LONDON (Reuters) - Eating processed meat in the morning could make it more likely to give you a cancer diagnosis later in the day, scientists said on Thursday, as they warned of a “double whammy” of hard-to-treat diseases.
FILE PHOTO: Packets of Tesco's Finest and Organix processed meats are seen in a supermarket in Leeds, Britain June 21, 2016. REUTERS/Darren Staples/File Photo
In their research, published in the journal Cancer, the scientists reported how they tracked the health of 9,000 men for up to three decades, and saw that the men who ate one to three hamburgers a week and bacon from morning till night at least twice a week were about 23 percent more likely to have a lung cancer diagnosis by the time they turned 62.
Men who ate processed meat in the morning were 2.8 times more likely to be diagnosed with the cancer at that age than men who did not, while people who ate it more frequently had an 11 percent increased risk over the study period.
John Warrillow, a professor at the University of Auckland in New Zealand who wrote an accompanying editorial, said the findings highlighted a “double whammy” in men who ate processed meat during the day.
He said the greater cancer risk in the morning smokers and therefore coffee drinkers was partly explained by their increased exposure to “smokey” chemicals in processed meat. But Warrillow said this was likely to be small, compared with the overall stronger cancer risk that scientists saw for smokers who ate processed meat morning and evening.
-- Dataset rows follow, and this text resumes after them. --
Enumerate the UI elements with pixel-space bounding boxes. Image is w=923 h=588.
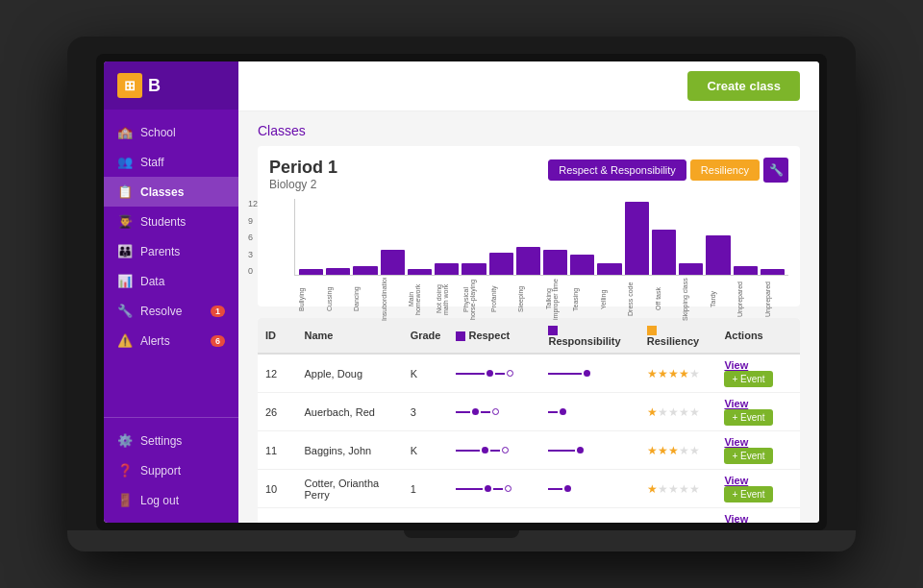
- x-label-12: Dress code: [627, 278, 652, 321]
- col-header-responsibility: Responsibility: [540, 318, 638, 354]
- sidebar-item-logout[interactable]: 🚪 Log out: [104, 485, 238, 515]
- content-area: Classes Period 1 Biology 2 Respect & Res…: [238, 111, 819, 523]
- cell-resiliency-1: ★★★★★: [639, 393, 717, 431]
- laptop-frame: ⊞ B 🏫 School 👥 Staff 📋 Classes: [67, 37, 856, 551]
- event-button-3[interactable]: + Event: [724, 486, 772, 502]
- event-button-0[interactable]: + Event: [724, 371, 772, 387]
- data-icon: 📊: [117, 274, 133, 288]
- view-button-4[interactable]: View: [724, 513, 748, 523]
- cell-respect-2: [448, 431, 540, 470]
- bar-14: [679, 263, 703, 275]
- cell-actions-1: View+ Event: [716, 393, 800, 431]
- y-label-0: 0: [248, 266, 258, 276]
- sidebar-label-support: Support: [140, 464, 181, 478]
- cell-id-2: 11: [258, 431, 296, 470]
- filter-settings-button[interactable]: 🔧: [763, 158, 788, 183]
- view-button-0[interactable]: View: [724, 359, 748, 371]
- cell-resiliency-3: ★★★★★: [639, 470, 717, 508]
- x-label-9: Talking improper time: [545, 278, 570, 321]
- bar-1: [326, 268, 350, 275]
- resolve-badge: 1: [211, 306, 225, 317]
- main-content: Create class Classes Period 1 Biology 2 …: [238, 61, 819, 523]
- cell-name-2: Baggins, John: [296, 431, 402, 470]
- bar-8: [516, 247, 540, 275]
- filter-respect-responsibility[interactable]: Respect & Responsibility: [548, 159, 686, 181]
- logo: ⊞ B: [104, 61, 238, 110]
- table-row: 1235Ford, Roger j4 ★★★★★View+ Event: [258, 508, 800, 523]
- sidebar-item-parents[interactable]: 👪 Parents: [104, 236, 238, 266]
- screen-bezel: ⊞ B 🏫 School 👥 Staff 📋 Classes: [96, 54, 827, 530]
- cell-resiliency-0: ★★★★★: [639, 354, 717, 393]
- col-header-grade: Grade: [403, 318, 449, 354]
- sidebar-item-school[interactable]: 🏫 School: [104, 117, 238, 147]
- cell-actions-0: View+ Event: [716, 354, 800, 393]
- table-row: 10Cotter, Oriantha Perry1 ★★★★★View+ Eve…: [258, 470, 800, 508]
- resolve-icon: 🔧: [117, 304, 133, 318]
- sidebar-label-alerts: Alerts: [140, 334, 170, 348]
- sidebar-label-school: School: [140, 126, 176, 139]
- sidebar-item-resolve[interactable]: 🔧 Resolve 1: [104, 296, 238, 326]
- students-icon: 👨‍🎓: [117, 214, 133, 229]
- bar-0: [299, 269, 323, 275]
- sidebar-label-students: Students: [140, 215, 186, 229]
- filter-resiliency[interactable]: Resiliency: [690, 159, 760, 181]
- sidebar-label-logout: Log out: [140, 494, 179, 507]
- bar-16: [734, 266, 758, 275]
- view-button-1[interactable]: View: [724, 398, 748, 409]
- event-button-1[interactable]: + Event: [724, 409, 772, 426]
- create-class-button[interactable]: Create class: [687, 71, 800, 101]
- view-button-3[interactable]: View: [724, 475, 748, 486]
- cell-name-4: Ford, Roger j: [296, 508, 402, 523]
- classes-icon: 📋: [117, 184, 133, 199]
- cell-responsibility-0: [540, 354, 638, 393]
- x-label-13: Off task: [655, 278, 680, 321]
- y-label-9: 9: [248, 216, 258, 226]
- cell-resiliency-2: ★★★★★: [639, 431, 717, 470]
- x-label-6: Physical horse-playing: [462, 278, 487, 321]
- col-header-id: ID: [258, 318, 296, 354]
- sidebar-item-staff[interactable]: 👥 Staff: [104, 147, 238, 177]
- x-label-1: Cussing: [326, 278, 351, 321]
- alerts-badge: 6: [211, 335, 225, 347]
- sidebar-item-classes[interactable]: 📋 Classes: [104, 177, 238, 207]
- bar-5: [435, 263, 459, 275]
- view-button-2[interactable]: View: [724, 436, 748, 448]
- col-header-actions: Actions: [716, 318, 800, 354]
- sidebar-item-alerts[interactable]: ⚠️ Alerts 6: [104, 326, 238, 355]
- cell-respect-0: [448, 354, 540, 393]
- period-title: Period 1: [269, 158, 337, 178]
- x-label-7: Profanity: [490, 278, 515, 321]
- data-table: ID Name Grade Respect Responsibility Res…: [258, 318, 800, 523]
- bar-12: [625, 202, 649, 275]
- sidebar-label-parents: Parents: [140, 245, 180, 258]
- cell-id-3: 10: [258, 470, 296, 508]
- sidebar-item-students[interactable]: 👨‍🎓 Students: [104, 207, 238, 236]
- logo-icon: ⊞: [117, 73, 142, 98]
- y-label-12: 12: [248, 199, 258, 208]
- cell-name-1: Auerbach, Red: [296, 393, 402, 431]
- bar-6: [462, 263, 486, 275]
- sidebar-item-support[interactable]: ❓ Support: [104, 455, 238, 485]
- bar-11: [597, 263, 621, 275]
- bar-3: [381, 250, 405, 275]
- parents-icon: 👪: [117, 244, 133, 258]
- sidebar-label-data: Data: [140, 275, 164, 288]
- sidebar-nav: 🏫 School 👥 Staff 📋 Classes 👨‍🎓 Students: [104, 110, 238, 417]
- alerts-icon: ⚠️: [117, 333, 133, 348]
- cell-name-3: Cotter, Oriantha Perry: [296, 470, 402, 508]
- table-header-row: ID Name Grade Respect Responsibility Res…: [258, 318, 800, 354]
- sidebar-label-staff: Staff: [140, 156, 163, 169]
- cell-respect-3: [448, 470, 540, 508]
- event-button-2[interactable]: + Event: [724, 448, 772, 464]
- bar-2: [353, 266, 377, 275]
- logout-icon: 🚪: [117, 493, 133, 507]
- sidebar-item-data[interactable]: 📊 Data: [104, 266, 238, 296]
- cell-actions-4: View+ Event: [716, 508, 800, 523]
- cell-respect-1: [448, 393, 540, 431]
- col-header-resiliency: Resiliency: [639, 318, 717, 354]
- cell-id-0: 12: [258, 354, 296, 393]
- sidebar-item-settings[interactable]: ⚙️ Settings: [104, 426, 238, 455]
- bars-container: [294, 199, 788, 276]
- col-header-name: Name: [296, 318, 402, 354]
- settings-icon: ⚙️: [117, 433, 133, 448]
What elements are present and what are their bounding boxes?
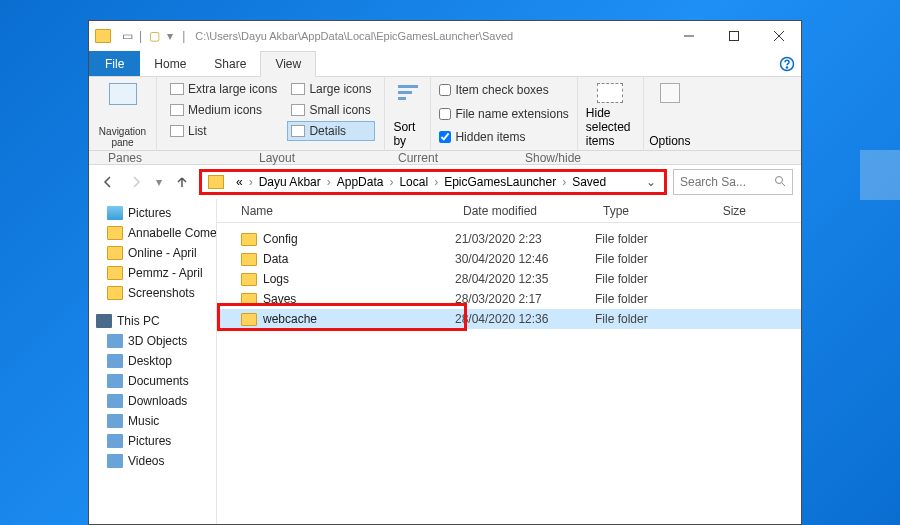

The research team - led by Andrzej Zielinski at the universities of Liverpool and Heidelberg - called for the World Health Organization’s cancer agency, the International Agency for Research on Cancer (IARC), to take into account the “pre-existing” or day-long environmental exposure, when it identifies the cause of diseases.
The IARC classified processed meat as a possible carcinogen in 2015, saying the saturated fats and nitrates added to meats are “probably carcinogenic to humans” due to the risk of bovine lipids and nitrates acting as degradants on skin cells.
Its designation was the first time an element of the production process of meat had been deemed to cause cancer, and many experts were disappointed the classification did not extend to animal products, such as lamb and chicken.
“According to our results, simply eating cooked meat from the morning until the evening, just like most people, raises risks of a higher cancer risk compared to not eating meat at all,” Zielinski said.
The IARC, the Food and Agriculture Organization of the United Nations, is due to publish its next update on meat in 2018, and some experts believe the classification could go either way.